April 19, 2019
Bryn Mawr Hospital is the first hospital in Pennsylvania to enroll a patient in a clinical trial on a new treatment for people with an advanced form of heart disease.
The treatment, Intravascular Lithotripsy by Shockwave Medical, uses sonic pressure waves to break up the calcium in arterial plaque blockages, according to a news release from the hospital, which is part of Main Line Health's Lankenau Heart Institute. By breaking up the calcium deposits, arteries can be opened to restore proper blood flow to allow installation of a stent.
The hospital also was the first in the region to lithotripsy to treat calcified leg artery blockages. Lithotripsy has been used since the early 1980s to treat kidney stones, which also form out of calcium.
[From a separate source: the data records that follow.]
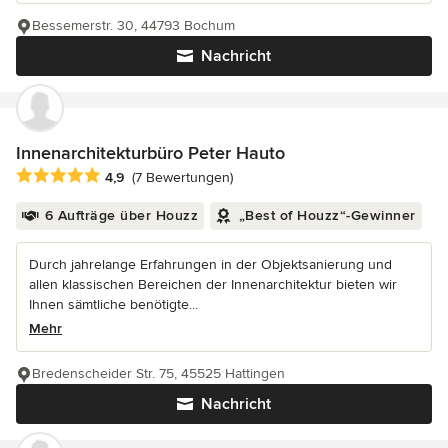
Bessemerstr. 30, 44793 Bochum
Nachricht
Innenarchitekturbüro Peter Hauto
Durchschnittliche Bewertung: 4.9 von 5 Sternen
4,9
(7 Bewertungen)
6 Aufträge über Houzz
„Best of Houzz“-Gewinner
Durch jahrelange Erfahrungen in der Objektsanierung und
allen klassischen Bereichen der Innenarchitektur bieten wir
Ihnen sämtliche benötigte...
Mehr
Bredenscheider Str. 75, 45525 Hattingen
Nachricht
“We are thrilled to be the first in the state of Pennsylvania to offer this innovative technology,” said Dr. Sarang Mangalmurti, Lankenau Heart Institute interventional cardiologist at Bryn Mawr Hospital, who performed the hospital’s first procedure. “Hardened calcium within the heart is becoming more common as people are living longer and is very challenging to treat. The sonic pressure waves produced when performing Intravascular Lithotripsy give us a novel treatment option to weaken the calcified plaque, with potentially less risk of trauma to the artery compared to other treatments.”
According to the news release:
Intravascular Lithotripsy uses a small generator to produce sonic pressure waves from a catheter that is threaded through the arterial system to the site of the blockage in the heart. The technology was designed to produce pressure waves that pass safely through the soft vascular tissue, only impacting the hardened calcified plaque inside the artery wall by creating a series of micro-fractures. After the calcium has been modified, the artery can be expanded using a low pressure balloon and a stent, thereby enabling even historically challenging CAD patients to be treated effectively with minimal injury to the vessel.
The DISRUPT CAD III study will enroll nearly 400 patients at 50 hospitals around the world and follow patients for up to two years.